Biking is his chosen stress- and boredom buster. As he orders the main course — mirch makai hara pyaj, baingan ka bhartha with rotis (without butter for him), he tells me a biking anecdote. At one time, when he drove on the Western Express Highway, his bike invariably packed up near Dahanu, where the Maharashtra border ends. Once he started visiting the Mahalaxmi temple there, the breakdowns stopped. Then he quickly clarifies that he is religious but not superstitious.
Now that the main course has arrived, I get down to business, literally, by asking what challenges he faces in ICEX, given the growing crowds in the business (there are five active futures exchanges including ICEX and three waiting to start). Also, ICEX, which opened for business in October 2009 with ADAG assuming role of an anchor investor from January 2011, is struggling to gain double-digit share in a market in which MCX and NCDEX hold 90 per cent between them.

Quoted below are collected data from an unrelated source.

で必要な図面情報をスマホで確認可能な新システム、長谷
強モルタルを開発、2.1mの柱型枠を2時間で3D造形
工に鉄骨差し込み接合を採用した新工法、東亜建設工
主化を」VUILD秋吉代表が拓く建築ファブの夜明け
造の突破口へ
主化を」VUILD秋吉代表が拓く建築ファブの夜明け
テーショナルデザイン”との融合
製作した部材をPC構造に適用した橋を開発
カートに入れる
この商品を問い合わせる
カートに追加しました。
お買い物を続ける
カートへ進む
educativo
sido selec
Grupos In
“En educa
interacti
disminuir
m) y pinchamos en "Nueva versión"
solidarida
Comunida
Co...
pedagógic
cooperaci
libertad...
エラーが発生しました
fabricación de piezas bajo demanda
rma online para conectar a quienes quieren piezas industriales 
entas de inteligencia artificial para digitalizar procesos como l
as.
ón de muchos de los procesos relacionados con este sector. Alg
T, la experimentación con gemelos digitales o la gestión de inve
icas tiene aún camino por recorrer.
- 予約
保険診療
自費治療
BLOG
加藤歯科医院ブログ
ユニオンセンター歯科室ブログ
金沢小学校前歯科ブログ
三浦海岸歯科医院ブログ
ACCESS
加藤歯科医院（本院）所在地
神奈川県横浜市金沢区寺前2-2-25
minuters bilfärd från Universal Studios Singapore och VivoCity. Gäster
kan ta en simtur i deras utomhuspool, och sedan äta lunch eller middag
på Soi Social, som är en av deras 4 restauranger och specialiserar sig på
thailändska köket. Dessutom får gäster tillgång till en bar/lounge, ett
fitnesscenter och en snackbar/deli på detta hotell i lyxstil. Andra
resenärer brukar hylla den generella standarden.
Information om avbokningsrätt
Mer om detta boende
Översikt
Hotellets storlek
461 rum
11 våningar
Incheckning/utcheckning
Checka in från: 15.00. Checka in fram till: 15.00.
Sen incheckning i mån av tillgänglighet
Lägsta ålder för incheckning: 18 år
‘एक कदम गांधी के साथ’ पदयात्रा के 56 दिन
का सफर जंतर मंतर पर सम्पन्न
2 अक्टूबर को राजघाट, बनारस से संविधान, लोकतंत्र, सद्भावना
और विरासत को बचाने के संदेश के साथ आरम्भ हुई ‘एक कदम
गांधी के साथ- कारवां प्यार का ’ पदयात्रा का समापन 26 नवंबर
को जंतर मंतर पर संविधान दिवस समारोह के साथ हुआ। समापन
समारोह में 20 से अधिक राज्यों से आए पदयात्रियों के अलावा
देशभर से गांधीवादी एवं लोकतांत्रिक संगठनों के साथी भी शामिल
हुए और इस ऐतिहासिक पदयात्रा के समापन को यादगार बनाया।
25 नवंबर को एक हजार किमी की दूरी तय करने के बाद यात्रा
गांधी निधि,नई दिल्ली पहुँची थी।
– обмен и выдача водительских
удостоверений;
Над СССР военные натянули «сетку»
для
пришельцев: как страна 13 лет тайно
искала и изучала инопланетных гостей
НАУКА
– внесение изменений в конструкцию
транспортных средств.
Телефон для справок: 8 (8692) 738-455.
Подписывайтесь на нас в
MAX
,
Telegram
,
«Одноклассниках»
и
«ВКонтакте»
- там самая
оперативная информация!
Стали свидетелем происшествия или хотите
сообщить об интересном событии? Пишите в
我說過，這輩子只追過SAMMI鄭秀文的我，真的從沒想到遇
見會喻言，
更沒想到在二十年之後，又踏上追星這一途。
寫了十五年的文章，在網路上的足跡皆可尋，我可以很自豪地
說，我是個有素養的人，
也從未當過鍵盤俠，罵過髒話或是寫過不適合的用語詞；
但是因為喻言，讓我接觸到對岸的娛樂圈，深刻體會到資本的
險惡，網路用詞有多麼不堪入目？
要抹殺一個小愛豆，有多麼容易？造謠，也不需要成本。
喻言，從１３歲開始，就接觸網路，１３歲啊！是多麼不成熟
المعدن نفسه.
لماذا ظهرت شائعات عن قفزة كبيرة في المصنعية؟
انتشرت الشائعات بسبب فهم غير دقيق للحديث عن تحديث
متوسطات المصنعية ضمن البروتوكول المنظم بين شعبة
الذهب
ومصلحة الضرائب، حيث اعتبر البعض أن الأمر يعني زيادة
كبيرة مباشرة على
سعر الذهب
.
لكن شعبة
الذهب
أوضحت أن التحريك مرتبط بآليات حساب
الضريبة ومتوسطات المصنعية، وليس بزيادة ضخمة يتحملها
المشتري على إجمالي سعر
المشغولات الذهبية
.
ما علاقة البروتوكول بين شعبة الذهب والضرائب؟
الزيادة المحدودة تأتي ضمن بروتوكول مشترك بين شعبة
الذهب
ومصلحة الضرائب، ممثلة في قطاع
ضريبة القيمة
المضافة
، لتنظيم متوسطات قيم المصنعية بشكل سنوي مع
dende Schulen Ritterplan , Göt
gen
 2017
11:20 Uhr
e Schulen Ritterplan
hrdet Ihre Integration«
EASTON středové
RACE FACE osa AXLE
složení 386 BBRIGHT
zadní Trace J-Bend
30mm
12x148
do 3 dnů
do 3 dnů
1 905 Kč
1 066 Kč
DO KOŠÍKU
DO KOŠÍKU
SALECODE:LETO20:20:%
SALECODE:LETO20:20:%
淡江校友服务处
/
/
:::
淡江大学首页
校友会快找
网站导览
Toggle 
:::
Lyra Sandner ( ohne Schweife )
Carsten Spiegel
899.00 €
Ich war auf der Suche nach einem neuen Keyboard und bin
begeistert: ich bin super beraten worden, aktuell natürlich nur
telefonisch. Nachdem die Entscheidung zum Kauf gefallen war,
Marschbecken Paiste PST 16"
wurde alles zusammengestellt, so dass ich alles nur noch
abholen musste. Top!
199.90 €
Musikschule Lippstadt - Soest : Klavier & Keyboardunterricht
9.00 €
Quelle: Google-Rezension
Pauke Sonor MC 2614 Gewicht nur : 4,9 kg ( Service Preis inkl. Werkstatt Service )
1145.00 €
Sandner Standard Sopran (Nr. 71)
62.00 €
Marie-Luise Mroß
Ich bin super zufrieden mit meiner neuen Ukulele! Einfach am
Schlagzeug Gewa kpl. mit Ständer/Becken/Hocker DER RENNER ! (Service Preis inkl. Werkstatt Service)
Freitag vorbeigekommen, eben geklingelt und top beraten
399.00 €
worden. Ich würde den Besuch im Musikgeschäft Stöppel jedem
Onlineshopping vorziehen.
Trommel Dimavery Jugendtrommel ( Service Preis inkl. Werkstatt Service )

Instead of answering, he pounces on the short form I use, saying the exchange would now be called Indian Exchange, though the name is not being changed officially. A rebranding exercise is on — including a new logo, corporate colours, even visiting cards. “I have spent a lot of time with the designers on the design and colour scheme. They reflect our belief in transparency, doing everything right and seizing the right opportunity,” Patel says.
As for his growth strategy, he says he doesn’t intend to be a me-too. “Others do things differently, I do different things differently,” he adds. For instance in the spot exchange, Reliance Exchange Next, that he set up as a greenfield venture over a year ago, he opted for 100 per cent delivery and auction of commodities, a first for spot exchanges in India.
So how will Indian Exchange be different? “I am refocusing business because the transition [from IndiaBulls anchoring the exchange to ADAG] is over now and am paying more attention to the agriculture sector,” Patel said. Futures trading in minerals is also an option. The exchange has launched futures in iron ore, a first globally, but trading volumes are scarcely spectacular.
Patel says he’s not targeting huge volumes but a good delivery mechanism and better client servicing. “We’re looking at slow and steady growth, cementing our position and creating an institution,” he explains.
“We are also considering how we can be a thought leader in services in the business and establish synergies with the group’s spot exchange,” he adds. Since commodity trading is almost a Gujarati monopoly in India, he’s launching the website in Hindi and Gujarati as well.
By this time, we are through with the lunch but I still had a question to ask. Why, at 50, is he still a bachelor? He has twice avoided answering but now that he orders coffee, I get my chance to repeat the question. After some thought, he says, “I am a workaholic and not inclined to socialising.” Since socialising is the lifeblood of Gujarati families, he is certainly, in that sense, an ethnic outlier.